- The Washington Times - Thursday, February 3, 2011

The D.C.-based Hillcrest Children's Center, a mental health provider that began as an orphanage nearly 200 years ago and was first led by Dolly Madison, is accusing a Washington financial firm of bilking $8 million of its investments.

In what lawyers for the center call a “straight-forward case of theft and fraud,” the center filed a lawsuit in federal court in Washington recently against Gibraltar Asset Management Group LLC, its lawyer and executives.

The complaint says the firm persuaded the center to invest millions from its endowment, promising profits through an “essentially risk-free strategy” despite turmoil in the financial markets.

“Within months of inducing Hillcrest to make the investment, the Gibraltar Defendants had lost or misappropriated almost every dollar of the $8 million investment Hillcrest had entrusted to their care,” the complaint says.

E-mail messages sent to Gibraltar seeking comment Wednesday and Thursday were not returned, and a voice mail was not accepting messages Thursday. A lawyer listed as a defendant in the complaint did not return a phone message Thursday.

Hillcrest continues to operate. On its most recently available IRS nonprofit statement, the center reported about $17 million in total assets. Because of the loss of the $8 million, though, “Hillcrest now faces financial hardship that threatens its ability to fulfill its mission to assist disadvantaged families,” the complaint states.

The 63-page lawsuit said the troubles began in the spring of 2008, when Hillcrest’s board watched mounting losses from the center’s investment portfolio as the financial markets worsened.

Board members were worried that their past investment managers weren’t paying enough attention to the investment portfolio, so they began searching for new advisers.

While nobody at Hillcrest had institutional investment experience, they came up with several possible new advisers through various acquaintances.
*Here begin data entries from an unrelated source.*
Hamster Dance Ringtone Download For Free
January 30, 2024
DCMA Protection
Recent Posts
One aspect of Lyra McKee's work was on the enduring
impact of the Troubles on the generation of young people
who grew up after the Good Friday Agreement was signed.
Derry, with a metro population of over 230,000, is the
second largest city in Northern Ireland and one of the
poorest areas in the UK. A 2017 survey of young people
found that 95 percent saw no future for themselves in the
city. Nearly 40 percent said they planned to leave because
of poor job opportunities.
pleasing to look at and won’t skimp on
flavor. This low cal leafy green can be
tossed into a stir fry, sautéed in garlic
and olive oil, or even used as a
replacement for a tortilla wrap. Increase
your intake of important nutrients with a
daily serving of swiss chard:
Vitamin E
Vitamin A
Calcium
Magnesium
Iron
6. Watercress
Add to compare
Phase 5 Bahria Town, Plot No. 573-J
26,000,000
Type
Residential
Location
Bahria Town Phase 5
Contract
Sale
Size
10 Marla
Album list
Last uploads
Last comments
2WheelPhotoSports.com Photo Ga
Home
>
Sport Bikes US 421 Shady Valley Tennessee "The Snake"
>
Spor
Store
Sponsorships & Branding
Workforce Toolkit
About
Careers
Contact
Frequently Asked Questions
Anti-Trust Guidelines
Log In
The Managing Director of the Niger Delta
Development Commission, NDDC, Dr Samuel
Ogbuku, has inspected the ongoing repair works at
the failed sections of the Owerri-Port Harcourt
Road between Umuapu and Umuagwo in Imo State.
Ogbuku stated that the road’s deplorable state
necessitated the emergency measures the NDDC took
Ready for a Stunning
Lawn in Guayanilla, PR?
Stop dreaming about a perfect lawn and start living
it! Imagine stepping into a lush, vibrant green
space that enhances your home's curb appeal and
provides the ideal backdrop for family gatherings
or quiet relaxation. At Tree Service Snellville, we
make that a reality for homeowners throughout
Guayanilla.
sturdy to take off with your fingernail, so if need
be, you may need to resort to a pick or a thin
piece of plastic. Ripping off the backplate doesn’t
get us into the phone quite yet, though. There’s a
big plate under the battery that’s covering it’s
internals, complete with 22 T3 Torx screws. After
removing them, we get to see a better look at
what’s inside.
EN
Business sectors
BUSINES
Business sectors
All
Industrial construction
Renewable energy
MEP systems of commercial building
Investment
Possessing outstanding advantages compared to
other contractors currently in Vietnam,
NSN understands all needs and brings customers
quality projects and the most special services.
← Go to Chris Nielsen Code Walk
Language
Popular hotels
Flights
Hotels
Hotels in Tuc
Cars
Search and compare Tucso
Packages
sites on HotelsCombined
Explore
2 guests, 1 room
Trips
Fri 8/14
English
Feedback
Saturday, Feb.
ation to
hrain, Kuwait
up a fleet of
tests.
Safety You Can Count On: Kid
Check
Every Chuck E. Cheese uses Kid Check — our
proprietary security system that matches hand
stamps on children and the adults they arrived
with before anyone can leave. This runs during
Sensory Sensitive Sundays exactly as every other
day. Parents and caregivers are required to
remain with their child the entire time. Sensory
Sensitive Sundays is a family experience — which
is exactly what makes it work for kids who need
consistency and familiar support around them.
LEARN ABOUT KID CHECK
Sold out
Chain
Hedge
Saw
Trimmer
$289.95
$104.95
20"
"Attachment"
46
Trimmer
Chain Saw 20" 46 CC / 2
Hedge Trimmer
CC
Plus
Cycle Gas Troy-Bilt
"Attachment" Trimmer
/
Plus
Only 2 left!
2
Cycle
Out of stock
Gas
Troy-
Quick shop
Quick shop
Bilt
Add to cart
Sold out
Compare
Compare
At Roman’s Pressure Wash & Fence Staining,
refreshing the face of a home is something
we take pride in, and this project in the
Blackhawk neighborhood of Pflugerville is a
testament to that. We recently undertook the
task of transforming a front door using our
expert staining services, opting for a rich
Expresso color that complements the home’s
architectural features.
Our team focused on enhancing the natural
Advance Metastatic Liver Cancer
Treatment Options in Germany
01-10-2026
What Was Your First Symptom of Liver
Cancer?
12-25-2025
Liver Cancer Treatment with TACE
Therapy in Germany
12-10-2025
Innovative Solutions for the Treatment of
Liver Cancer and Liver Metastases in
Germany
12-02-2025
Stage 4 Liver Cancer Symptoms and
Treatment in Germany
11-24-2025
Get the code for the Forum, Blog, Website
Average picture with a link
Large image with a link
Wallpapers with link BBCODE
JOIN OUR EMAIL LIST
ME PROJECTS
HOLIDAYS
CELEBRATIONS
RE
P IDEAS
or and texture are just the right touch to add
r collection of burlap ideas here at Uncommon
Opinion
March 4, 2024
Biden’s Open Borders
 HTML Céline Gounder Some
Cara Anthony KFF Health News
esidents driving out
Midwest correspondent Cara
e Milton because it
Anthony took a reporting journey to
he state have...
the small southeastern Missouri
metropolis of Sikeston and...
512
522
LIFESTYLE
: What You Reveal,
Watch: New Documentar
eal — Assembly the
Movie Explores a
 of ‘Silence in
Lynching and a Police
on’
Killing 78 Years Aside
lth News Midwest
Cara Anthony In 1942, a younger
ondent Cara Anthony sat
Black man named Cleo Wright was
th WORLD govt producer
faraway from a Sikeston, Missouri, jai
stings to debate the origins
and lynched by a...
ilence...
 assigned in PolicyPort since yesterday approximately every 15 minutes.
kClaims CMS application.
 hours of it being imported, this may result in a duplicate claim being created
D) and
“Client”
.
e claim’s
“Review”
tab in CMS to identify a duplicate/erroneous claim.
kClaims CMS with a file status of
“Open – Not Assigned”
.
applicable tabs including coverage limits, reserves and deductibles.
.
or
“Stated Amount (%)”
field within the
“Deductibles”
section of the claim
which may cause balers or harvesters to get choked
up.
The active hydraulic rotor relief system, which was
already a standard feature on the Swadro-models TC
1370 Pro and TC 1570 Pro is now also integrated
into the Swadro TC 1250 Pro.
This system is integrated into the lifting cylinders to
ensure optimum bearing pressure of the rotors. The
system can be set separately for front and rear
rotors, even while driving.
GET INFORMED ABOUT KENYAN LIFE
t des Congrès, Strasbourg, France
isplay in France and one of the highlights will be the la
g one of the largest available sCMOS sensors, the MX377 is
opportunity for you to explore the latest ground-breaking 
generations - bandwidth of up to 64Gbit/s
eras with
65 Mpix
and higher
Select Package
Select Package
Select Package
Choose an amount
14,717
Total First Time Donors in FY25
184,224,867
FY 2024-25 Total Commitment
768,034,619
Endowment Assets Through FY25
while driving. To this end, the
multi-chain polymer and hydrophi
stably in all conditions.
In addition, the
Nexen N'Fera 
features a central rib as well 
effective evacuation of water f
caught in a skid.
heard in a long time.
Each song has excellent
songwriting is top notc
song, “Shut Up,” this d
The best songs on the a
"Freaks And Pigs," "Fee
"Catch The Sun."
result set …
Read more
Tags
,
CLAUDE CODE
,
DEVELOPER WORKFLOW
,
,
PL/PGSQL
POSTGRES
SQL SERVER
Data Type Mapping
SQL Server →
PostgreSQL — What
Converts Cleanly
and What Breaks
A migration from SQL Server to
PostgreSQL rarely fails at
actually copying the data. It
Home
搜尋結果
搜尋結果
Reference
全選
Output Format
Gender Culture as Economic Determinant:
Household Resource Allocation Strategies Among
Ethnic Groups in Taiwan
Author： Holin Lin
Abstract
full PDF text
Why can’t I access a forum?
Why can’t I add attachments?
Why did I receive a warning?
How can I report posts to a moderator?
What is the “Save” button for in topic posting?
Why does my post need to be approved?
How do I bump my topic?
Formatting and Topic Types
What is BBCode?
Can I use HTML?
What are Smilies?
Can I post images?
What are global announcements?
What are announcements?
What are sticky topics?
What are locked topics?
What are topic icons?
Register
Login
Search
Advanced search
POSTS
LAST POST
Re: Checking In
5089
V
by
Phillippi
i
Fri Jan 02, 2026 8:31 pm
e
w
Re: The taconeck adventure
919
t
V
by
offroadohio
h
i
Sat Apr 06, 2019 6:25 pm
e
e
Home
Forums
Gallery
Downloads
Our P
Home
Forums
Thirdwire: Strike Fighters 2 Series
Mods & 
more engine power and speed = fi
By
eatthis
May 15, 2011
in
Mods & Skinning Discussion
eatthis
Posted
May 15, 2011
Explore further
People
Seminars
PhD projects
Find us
It was Nathaniel Sims, a board member, who first mentioned Gibraltar. He knew Garfield Taylor, the firm’s chief executive, because he had invested with him and the pair had other “societal connections,” according to the suit.

Mr. Taylor and other executives named in the suit met with Hillcrest Center officials in June and July 2008 to pitch what they called Gibraltar’s “proprietary” trading models, touting their investment experience and an advisory board that included members of the faculty at Howard University School of Business and an investment banker, according to the complaint.

The suit also said that Mr. Taylor led presentations in which Gibraltar executives talked about their “covered call” investment strategy of purchasing stock while simultaneously selling a “call option” on that stock.

Still, two Hillcrest board members wondered how Gibraltar managed to produce such great returns in a weak financial market, and they asked why other investment advisers weren’t following the same “covered call” strategy, the suit said.

Mr. Taylor said the strategy was complicated and that other advisers “did not, and could not,” follow the strategy because of the amount of work and sophistication required to execute it successfully,” the suit said.